# circle hook for carp fishing?



## 01mercLS (Oct 28, 2006)

I keep hearing people telling me not to use circle hooks for carp fishing. Can you carp fishing gurus chime in on this and tell me what you guys perfer? Thanks.


----------



## TimJC (Apr 6, 2004)

I know people that have played with them in the past with some success (bottombouncer will hopefully chime in), but it is hard to beat a simple hair rig with a bait holder hook. A hair rig leaves the hook completely exposed so the sinker can set the hook when the fish picks up and runs with the bait. After you cast out loosen your drag so that the fish can run with the bait without pulling your rod in. Then wait for the drag to sing, pickup the rod and carefully tighten the drag.
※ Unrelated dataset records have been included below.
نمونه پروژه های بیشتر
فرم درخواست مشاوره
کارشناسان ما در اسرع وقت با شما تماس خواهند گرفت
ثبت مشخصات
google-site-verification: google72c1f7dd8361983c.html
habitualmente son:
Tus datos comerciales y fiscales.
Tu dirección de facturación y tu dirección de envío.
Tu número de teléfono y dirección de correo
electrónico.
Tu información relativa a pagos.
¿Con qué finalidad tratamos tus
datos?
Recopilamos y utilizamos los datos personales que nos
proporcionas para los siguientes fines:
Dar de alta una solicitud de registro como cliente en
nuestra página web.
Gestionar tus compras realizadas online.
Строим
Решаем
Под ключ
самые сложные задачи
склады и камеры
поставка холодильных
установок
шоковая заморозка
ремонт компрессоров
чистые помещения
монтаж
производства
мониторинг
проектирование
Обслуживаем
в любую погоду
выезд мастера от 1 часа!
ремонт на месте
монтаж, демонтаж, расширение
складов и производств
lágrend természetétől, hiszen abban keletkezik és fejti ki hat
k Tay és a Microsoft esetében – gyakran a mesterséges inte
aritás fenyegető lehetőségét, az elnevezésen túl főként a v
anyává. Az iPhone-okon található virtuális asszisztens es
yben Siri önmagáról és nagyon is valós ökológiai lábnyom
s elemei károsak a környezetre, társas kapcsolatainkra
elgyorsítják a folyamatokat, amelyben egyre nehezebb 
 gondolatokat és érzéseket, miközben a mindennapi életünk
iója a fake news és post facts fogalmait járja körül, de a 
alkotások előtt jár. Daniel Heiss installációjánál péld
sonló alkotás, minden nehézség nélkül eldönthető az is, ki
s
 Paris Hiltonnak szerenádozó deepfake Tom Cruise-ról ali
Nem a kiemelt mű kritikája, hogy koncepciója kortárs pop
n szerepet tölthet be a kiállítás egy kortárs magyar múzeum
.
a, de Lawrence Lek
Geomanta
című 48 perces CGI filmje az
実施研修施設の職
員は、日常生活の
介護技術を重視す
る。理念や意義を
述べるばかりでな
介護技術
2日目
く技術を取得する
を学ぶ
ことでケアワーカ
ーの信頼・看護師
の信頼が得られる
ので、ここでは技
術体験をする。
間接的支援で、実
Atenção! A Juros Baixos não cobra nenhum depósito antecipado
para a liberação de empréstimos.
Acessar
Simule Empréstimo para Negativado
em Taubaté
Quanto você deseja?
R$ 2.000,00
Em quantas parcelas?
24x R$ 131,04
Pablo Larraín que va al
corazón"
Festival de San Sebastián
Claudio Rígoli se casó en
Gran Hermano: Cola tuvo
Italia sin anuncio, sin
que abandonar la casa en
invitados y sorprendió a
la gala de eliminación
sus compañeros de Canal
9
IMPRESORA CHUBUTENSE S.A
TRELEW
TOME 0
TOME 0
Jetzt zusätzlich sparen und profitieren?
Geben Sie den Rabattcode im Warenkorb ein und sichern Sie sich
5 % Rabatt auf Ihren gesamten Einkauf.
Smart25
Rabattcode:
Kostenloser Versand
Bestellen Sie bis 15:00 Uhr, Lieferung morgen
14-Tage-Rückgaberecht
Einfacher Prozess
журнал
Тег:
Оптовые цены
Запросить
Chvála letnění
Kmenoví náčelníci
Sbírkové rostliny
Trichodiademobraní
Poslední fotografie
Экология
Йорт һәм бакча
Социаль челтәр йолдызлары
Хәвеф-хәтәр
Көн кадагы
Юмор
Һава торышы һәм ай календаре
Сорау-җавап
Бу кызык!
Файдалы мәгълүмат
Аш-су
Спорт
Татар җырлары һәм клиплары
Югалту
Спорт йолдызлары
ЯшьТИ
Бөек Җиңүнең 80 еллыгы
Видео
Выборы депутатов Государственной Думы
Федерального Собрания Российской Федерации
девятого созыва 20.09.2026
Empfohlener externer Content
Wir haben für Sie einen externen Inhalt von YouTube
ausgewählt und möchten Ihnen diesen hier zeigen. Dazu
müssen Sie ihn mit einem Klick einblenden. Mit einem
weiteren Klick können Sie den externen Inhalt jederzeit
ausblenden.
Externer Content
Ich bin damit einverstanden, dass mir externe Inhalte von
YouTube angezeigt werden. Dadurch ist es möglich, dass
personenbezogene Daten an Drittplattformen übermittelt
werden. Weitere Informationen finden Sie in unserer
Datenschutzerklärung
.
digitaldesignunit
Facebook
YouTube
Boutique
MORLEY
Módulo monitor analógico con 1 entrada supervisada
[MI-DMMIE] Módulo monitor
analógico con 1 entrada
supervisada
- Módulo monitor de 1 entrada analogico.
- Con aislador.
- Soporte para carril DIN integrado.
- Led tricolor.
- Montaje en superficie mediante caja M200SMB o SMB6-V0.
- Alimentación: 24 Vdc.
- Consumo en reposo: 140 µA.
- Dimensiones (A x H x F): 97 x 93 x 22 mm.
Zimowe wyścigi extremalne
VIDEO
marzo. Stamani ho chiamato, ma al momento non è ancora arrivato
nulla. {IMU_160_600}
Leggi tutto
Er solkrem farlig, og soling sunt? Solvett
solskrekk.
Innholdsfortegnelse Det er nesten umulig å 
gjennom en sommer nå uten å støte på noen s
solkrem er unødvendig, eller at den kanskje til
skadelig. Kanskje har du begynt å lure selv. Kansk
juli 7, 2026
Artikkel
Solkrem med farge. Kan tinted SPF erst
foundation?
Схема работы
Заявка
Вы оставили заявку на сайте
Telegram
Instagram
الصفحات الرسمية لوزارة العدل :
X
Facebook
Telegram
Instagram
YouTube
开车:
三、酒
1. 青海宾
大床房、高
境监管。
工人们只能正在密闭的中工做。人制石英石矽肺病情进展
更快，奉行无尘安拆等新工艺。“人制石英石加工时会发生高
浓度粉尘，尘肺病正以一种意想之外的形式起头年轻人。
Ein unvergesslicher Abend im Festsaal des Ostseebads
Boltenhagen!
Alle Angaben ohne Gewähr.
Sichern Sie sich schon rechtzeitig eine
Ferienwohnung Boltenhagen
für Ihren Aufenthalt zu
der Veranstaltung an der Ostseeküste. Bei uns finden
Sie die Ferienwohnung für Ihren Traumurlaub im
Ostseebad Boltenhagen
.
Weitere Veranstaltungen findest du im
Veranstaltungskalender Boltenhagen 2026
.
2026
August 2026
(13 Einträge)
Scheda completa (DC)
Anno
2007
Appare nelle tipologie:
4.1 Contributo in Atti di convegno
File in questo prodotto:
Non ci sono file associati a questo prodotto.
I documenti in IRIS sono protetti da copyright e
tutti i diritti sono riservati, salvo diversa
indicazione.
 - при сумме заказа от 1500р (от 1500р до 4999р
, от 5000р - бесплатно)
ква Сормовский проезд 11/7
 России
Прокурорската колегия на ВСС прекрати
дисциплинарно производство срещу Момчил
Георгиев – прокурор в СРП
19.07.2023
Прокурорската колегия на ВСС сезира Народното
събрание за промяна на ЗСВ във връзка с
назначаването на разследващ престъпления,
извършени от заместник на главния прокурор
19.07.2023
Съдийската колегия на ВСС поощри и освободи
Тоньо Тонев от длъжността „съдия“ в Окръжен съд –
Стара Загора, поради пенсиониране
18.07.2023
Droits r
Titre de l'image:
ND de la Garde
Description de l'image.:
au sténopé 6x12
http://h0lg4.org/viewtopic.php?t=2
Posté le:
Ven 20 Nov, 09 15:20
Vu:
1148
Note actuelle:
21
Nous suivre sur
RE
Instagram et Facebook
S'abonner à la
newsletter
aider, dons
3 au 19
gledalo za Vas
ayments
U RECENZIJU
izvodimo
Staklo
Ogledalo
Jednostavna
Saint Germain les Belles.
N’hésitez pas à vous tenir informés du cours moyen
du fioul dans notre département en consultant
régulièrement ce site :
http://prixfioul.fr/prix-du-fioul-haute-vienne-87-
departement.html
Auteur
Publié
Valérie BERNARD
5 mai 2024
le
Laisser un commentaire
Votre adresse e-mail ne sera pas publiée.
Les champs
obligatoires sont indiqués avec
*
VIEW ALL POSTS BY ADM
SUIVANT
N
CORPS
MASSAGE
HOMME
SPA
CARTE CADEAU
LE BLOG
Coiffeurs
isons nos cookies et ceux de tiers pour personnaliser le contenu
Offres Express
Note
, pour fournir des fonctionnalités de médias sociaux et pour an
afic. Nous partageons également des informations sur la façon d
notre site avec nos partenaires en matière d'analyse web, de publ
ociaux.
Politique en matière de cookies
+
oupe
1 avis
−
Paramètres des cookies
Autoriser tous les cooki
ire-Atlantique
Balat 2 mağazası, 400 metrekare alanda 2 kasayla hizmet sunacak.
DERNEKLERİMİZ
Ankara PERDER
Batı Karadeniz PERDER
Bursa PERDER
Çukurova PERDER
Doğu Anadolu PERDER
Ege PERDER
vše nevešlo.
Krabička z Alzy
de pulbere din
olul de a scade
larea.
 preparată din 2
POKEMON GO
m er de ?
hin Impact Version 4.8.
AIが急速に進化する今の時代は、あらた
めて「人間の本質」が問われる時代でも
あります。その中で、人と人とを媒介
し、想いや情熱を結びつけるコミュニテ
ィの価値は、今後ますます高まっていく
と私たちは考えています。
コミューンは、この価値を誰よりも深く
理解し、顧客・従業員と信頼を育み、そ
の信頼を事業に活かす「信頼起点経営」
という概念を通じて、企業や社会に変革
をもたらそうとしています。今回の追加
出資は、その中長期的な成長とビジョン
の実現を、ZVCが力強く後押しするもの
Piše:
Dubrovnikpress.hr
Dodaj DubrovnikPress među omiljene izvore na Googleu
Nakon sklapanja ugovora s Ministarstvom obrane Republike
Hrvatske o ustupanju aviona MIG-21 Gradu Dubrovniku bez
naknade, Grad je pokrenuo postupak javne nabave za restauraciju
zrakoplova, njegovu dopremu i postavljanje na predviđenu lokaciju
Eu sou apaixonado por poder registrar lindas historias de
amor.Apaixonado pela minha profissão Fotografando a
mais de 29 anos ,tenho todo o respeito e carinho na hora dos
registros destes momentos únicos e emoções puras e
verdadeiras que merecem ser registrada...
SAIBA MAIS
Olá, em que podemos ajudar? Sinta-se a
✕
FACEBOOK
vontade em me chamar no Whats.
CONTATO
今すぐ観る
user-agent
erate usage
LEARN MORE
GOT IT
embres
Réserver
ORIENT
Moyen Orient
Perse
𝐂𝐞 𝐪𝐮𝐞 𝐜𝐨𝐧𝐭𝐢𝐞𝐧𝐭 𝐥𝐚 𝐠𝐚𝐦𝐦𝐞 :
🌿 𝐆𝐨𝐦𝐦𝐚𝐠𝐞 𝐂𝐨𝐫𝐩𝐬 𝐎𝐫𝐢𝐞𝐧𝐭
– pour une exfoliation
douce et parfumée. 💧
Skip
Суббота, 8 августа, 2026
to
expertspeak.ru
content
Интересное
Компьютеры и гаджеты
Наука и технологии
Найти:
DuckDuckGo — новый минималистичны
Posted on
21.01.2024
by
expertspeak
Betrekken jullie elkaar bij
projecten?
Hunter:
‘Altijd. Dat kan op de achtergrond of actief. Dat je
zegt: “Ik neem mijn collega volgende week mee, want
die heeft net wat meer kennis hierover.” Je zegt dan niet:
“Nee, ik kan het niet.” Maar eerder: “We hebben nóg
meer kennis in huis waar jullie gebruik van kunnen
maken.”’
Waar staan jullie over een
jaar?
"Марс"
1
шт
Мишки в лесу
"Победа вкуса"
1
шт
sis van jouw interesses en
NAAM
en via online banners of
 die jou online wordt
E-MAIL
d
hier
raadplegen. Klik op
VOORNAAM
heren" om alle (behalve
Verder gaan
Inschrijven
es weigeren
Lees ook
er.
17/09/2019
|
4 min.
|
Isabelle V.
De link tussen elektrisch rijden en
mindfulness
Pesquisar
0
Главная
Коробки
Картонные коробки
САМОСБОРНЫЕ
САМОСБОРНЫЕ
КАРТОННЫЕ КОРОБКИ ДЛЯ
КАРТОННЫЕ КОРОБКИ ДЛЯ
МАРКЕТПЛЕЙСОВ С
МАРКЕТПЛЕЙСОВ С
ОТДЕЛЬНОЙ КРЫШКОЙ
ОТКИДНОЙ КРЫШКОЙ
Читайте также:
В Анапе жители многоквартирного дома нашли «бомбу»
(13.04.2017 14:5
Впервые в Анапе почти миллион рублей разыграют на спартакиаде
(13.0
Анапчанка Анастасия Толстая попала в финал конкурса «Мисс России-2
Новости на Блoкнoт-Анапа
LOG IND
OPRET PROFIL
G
If you want to learn more strategies for catching carp you should consider dropping by Osprey Lake on Saturday. Several of Ohio's most dedicated carp angler's will be there and they are always willing to share with other interested fisherman.

For more information check out these links:
http://www.ohiogamefishing.com/community/showthread.php?t=121222
http://www.carpanglersgroup.com/forum/index.php?showtopic=35139
http://www.carpanglersgroup.com/forum/index.php?showtopic=35539


----------



## 01mercLS (Oct 28, 2006)

Cool, thanks for the info Tim! The hair rig looks really cool.


----------